— Instructions to follow —
Please tell how many of the lines below contain "subtab", using only a number.

[Document layout analysis data]
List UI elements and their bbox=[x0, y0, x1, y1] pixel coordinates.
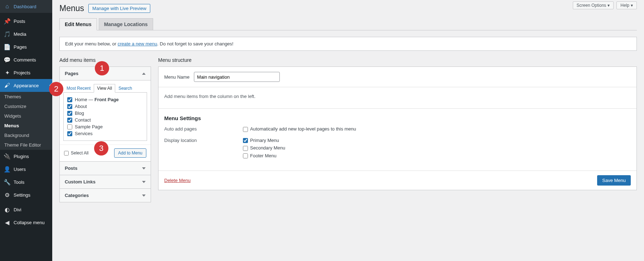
location-primary[interactable]: Primary Menu bbox=[243, 138, 285, 143]
chevron-down-icon bbox=[142, 167, 146, 169]
subitem-themes[interactable]: Themes bbox=[0, 92, 52, 102]
sidebar-item-dashboard[interactable]: ⌂Dashboard bbox=[0, 0, 52, 13]
subitem-background[interactable]: Background bbox=[0, 130, 52, 140]
panel-posts: Posts bbox=[59, 162, 151, 175]
tools-icon: 🔧 bbox=[4, 178, 11, 186]
sidebar-item-label: Posts bbox=[14, 19, 25, 24]
sidebar-item-label: Projects bbox=[14, 70, 30, 75]
panel-title: Categories bbox=[65, 193, 89, 198]
page-header: Menus Manage with Live Preview bbox=[59, 4, 637, 13]
live-preview-button[interactable]: Manage with Live Preview bbox=[88, 4, 150, 13]
auto-add-option[interactable]: Automatically add new top-level pages to… bbox=[243, 126, 356, 132]
plugins-icon: 🔌 bbox=[4, 153, 11, 160]
save-menu-button[interactable]: Save Menu bbox=[597, 175, 631, 186]
menu-name-row: Menu Name bbox=[158, 67, 636, 87]
sidebar-item-label: Comments bbox=[14, 57, 36, 63]
page-item-checkbox[interactable] bbox=[67, 118, 72, 123]
menu-footer: Delete Menu Save Menu bbox=[158, 171, 636, 190]
page-item-checkbox[interactable] bbox=[67, 104, 72, 109]
panel-pages: Pages 1 2 Most Recent View All Search Ho… bbox=[59, 67, 151, 162]
page-item[interactable]: Services bbox=[67, 130, 143, 137]
sidebar-item-users[interactable]: 👤Users bbox=[0, 163, 52, 176]
button-label: Help bbox=[620, 3, 629, 8]
panel-custom-links-header[interactable]: Custom Links bbox=[60, 175, 151, 188]
annotation-badge-3: 3 bbox=[94, 141, 108, 156]
collapse-icon: ◀ bbox=[4, 219, 11, 226]
select-all-label[interactable]: Select All bbox=[64, 151, 88, 156]
location-secondary[interactable]: Secondary Menu bbox=[243, 145, 285, 151]
sidebar-item-settings[interactable]: ⚙Settings bbox=[0, 188, 52, 201]
subtab-view-all[interactable]: View All bbox=[94, 84, 115, 93]
option-text: Automatically add new top-level pages to… bbox=[250, 126, 356, 132]
page-title: Menus bbox=[59, 4, 84, 13]
display-location-label: Display location bbox=[164, 138, 243, 161]
button-label: Screen Options bbox=[577, 3, 606, 8]
page-item[interactable]: Home — Front Page bbox=[67, 96, 143, 103]
select-all-checkbox[interactable] bbox=[64, 151, 69, 156]
sidebar-item-label: Pages bbox=[14, 44, 27, 50]
help-button[interactable]: Help ▾ bbox=[616, 1, 637, 9]
sidebar-item-appearance[interactable]: 🖌Appearance bbox=[0, 79, 52, 92]
auto-add-checkbox[interactable] bbox=[243, 127, 248, 132]
pages-checklist: Home — Front PageAboutBlogContactSample … bbox=[63, 92, 147, 141]
sidebar-item-label: Tools bbox=[14, 179, 24, 185]
subitem-widgets[interactable]: Widgets bbox=[0, 111, 52, 121]
page-item[interactable]: Contact bbox=[67, 117, 143, 123]
menu-structure-heading: Menu structure bbox=[158, 57, 637, 63]
page-item-checkbox[interactable] bbox=[67, 131, 72, 136]
menu-body: Add menu items from the column on the le… bbox=[158, 87, 636, 109]
panel-title: Custom Links bbox=[65, 179, 96, 184]
tab-edit-menus[interactable]: Edit Menus bbox=[59, 18, 97, 30]
page-item[interactable]: Blog bbox=[67, 110, 143, 117]
delete-menu-link[interactable]: Delete Menu bbox=[164, 178, 191, 183]
notice-text: Edit your menu below, or bbox=[65, 41, 118, 46]
page-item-checkbox[interactable] bbox=[67, 111, 72, 116]
location-secondary-checkbox[interactable] bbox=[243, 146, 248, 151]
page-item-checkbox[interactable] bbox=[67, 124, 72, 129]
projects-icon: ✦ bbox=[4, 69, 11, 76]
chevron-down-icon: ▾ bbox=[608, 3, 610, 8]
panel-posts-header[interactable]: Posts bbox=[60, 162, 151, 175]
menu-name-input[interactable] bbox=[194, 72, 280, 82]
add-to-menu-button[interactable]: Add to Menu bbox=[114, 148, 146, 158]
page-item[interactable]: About bbox=[67, 103, 143, 110]
sidebar-item-posts[interactable]: 📌Posts bbox=[0, 15, 52, 28]
sidebar-item-collapse[interactable]: ◀Collapse menu bbox=[0, 216, 52, 229]
divi-icon: ◐ bbox=[4, 206, 11, 213]
sidebar-item-pages[interactable]: 📄Pages bbox=[0, 40, 52, 53]
page-item-label: Blog bbox=[75, 110, 84, 116]
screen-options-button[interactable]: Screen Options ▾ bbox=[573, 1, 614, 9]
pages-icon: 📄 bbox=[4, 43, 11, 50]
subitem-customize[interactable]: Customize bbox=[0, 102, 52, 111]
page-item-checkbox[interactable] bbox=[67, 97, 72, 102]
menu-name-label: Menu Name bbox=[164, 74, 190, 80]
sidebar-item-plugins[interactable]: 🔌Plugins bbox=[0, 150, 52, 163]
sidebar-item-comments[interactable]: 💬Comments bbox=[0, 53, 52, 66]
panel-custom-links: Custom Links bbox=[59, 175, 151, 189]
sidebar-item-label: Divi bbox=[14, 207, 21, 212]
comments-icon: 💬 bbox=[4, 56, 11, 63]
sidebar-item-label: Users bbox=[14, 167, 26, 172]
location-footer-checkbox[interactable] bbox=[243, 153, 248, 158]
sidebar-item-media[interactable]: 🎵Media bbox=[0, 28, 52, 40]
sidebar-item-divi[interactable]: ◐Divi bbox=[0, 203, 52, 216]
tab-manage-locations[interactable]: Manage Locations bbox=[99, 18, 153, 30]
page-item-label: Services bbox=[75, 131, 93, 136]
settings-heading: Menu Settings bbox=[164, 115, 631, 121]
sidebar-item-tools[interactable]: 🔧Tools bbox=[0, 176, 52, 188]
location-primary-checkbox[interactable] bbox=[243, 138, 248, 143]
sidebar-item-projects[interactable]: ✦Projects bbox=[0, 66, 52, 79]
page-item-label: Sample Page bbox=[75, 124, 103, 129]
menu-settings: Menu Settings Auto add pages Automatical… bbox=[158, 109, 636, 171]
option-text: Primary Menu bbox=[250, 138, 279, 143]
subitem-theme-file-editor[interactable]: Theme File Editor bbox=[0, 140, 52, 150]
subtab-search[interactable]: Search bbox=[115, 84, 135, 93]
subitem-menus[interactable]: Menus bbox=[0, 121, 52, 130]
create-menu-link[interactable]: create a new menu bbox=[118, 41, 157, 46]
subtab-most-recent[interactable]: Most Recent bbox=[63, 84, 94, 93]
chevron-up-icon bbox=[142, 73, 146, 75]
sidebar-item-label: Appearance bbox=[14, 83, 39, 88]
location-footer[interactable]: Footer Menu bbox=[243, 153, 285, 159]
page-item[interactable]: Sample Page bbox=[67, 123, 143, 130]
panel-categories-header[interactable]: Categories bbox=[60, 189, 151, 202]
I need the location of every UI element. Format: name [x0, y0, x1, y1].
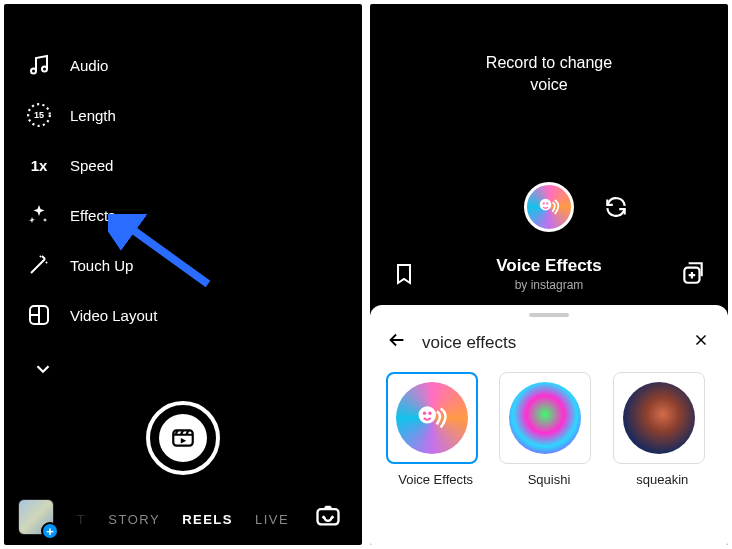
tool-speed[interactable]: 1x Speed: [26, 152, 157, 178]
tool-audio[interactable]: Audio: [26, 52, 157, 78]
effect-result-voice-effects[interactable]: Voice Effects: [386, 372, 485, 487]
effect-results: Voice Effects Squishi squeakin: [370, 368, 728, 491]
svg-point-11: [419, 406, 436, 423]
search-query-text[interactable]: voice effects: [422, 333, 676, 353]
mode-reels[interactable]: REELS: [182, 512, 233, 527]
refresh-icon: [603, 194, 629, 220]
reset-effect-button[interactable]: [603, 194, 631, 222]
effect-result-squeakin[interactable]: squeakin: [613, 372, 712, 487]
tool-length-label: Length: [70, 107, 116, 124]
tool-video-layout[interactable]: Video Layout: [26, 302, 157, 328]
effect-result-label: Voice Effects: [386, 472, 485, 487]
mode-t[interactable]: T: [77, 512, 86, 527]
clear-search-button[interactable]: [690, 331, 712, 354]
tool-touchup[interactable]: Touch Up: [26, 252, 157, 278]
sheet-drag-handle[interactable]: [529, 313, 569, 317]
sparkle-icon: [26, 202, 52, 228]
add-to-stack-icon: [680, 260, 706, 286]
mode-story[interactable]: STORY: [108, 512, 160, 527]
effect-browser-screen: Record to change voice Voice Effects by …: [370, 4, 728, 545]
back-button[interactable]: [386, 329, 408, 356]
tool-touchup-label: Touch Up: [70, 257, 133, 274]
effect-result-label: squeakin: [613, 472, 712, 487]
svg-rect-6: [318, 509, 339, 524]
add-effect-to-reel-button[interactable]: [680, 260, 706, 290]
grid-layout-icon: [26, 302, 52, 328]
tool-audio-label: Audio: [70, 57, 108, 74]
close-icon: [692, 331, 710, 349]
svg-point-13: [428, 412, 431, 415]
length-15-icon: 15: [26, 102, 52, 128]
search-row: voice effects: [370, 323, 728, 368]
svg-point-1: [42, 67, 47, 72]
arrow-left-icon: [386, 329, 408, 351]
tool-effects[interactable]: Effects: [26, 202, 157, 228]
effect-result-label: Squishi: [499, 472, 598, 487]
reels-camera-screen: Audio 15 Length 1x Speed: [4, 4, 362, 545]
squishi-thumb-icon: [509, 382, 581, 454]
tool-length[interactable]: 15 Length: [26, 102, 157, 128]
effect-search-sheet: voice effects: [370, 305, 728, 545]
effect-author: by instagram: [370, 278, 728, 292]
reels-clapper-icon: [159, 414, 207, 462]
tool-effects-label: Effects: [70, 207, 116, 224]
speed-1x-icon: 1x: [26, 152, 52, 178]
camera-tool-stack: Audio 15 Length 1x Speed: [26, 52, 157, 382]
tool-speed-label: Speed: [70, 157, 113, 174]
effect-result-squishi[interactable]: Squishi: [499, 372, 598, 487]
music-note-icon: [26, 52, 52, 78]
svg-point-0: [31, 69, 36, 74]
magic-wand-icon: [26, 252, 52, 278]
switch-camera-button[interactable]: [312, 499, 344, 531]
chevron-down-icon: [30, 356, 56, 382]
effect-title-block: Voice Effects by instagram: [370, 256, 728, 292]
squeakin-thumb-icon: [623, 382, 695, 454]
svg-point-8: [543, 202, 545, 204]
svg-point-12: [423, 412, 426, 415]
svg-point-9: [546, 202, 548, 204]
current-effect-button[interactable]: [524, 182, 574, 232]
effect-title: Voice Effects: [370, 256, 728, 276]
voice-effect-icon: [535, 193, 563, 221]
camera-mode-tabs: T STORY REELS LIVE: [4, 512, 362, 527]
record-prompt: Record to change voice: [370, 52, 728, 95]
expand-tools-button[interactable]: [30, 356, 157, 382]
capture-button[interactable]: [146, 401, 220, 475]
tool-video-layout-label: Video Layout: [70, 307, 157, 324]
mode-live[interactable]: LIVE: [255, 512, 289, 527]
switch-camera-icon: [314, 501, 342, 529]
voice-effects-thumb-icon: [396, 382, 468, 454]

— Answer below —
3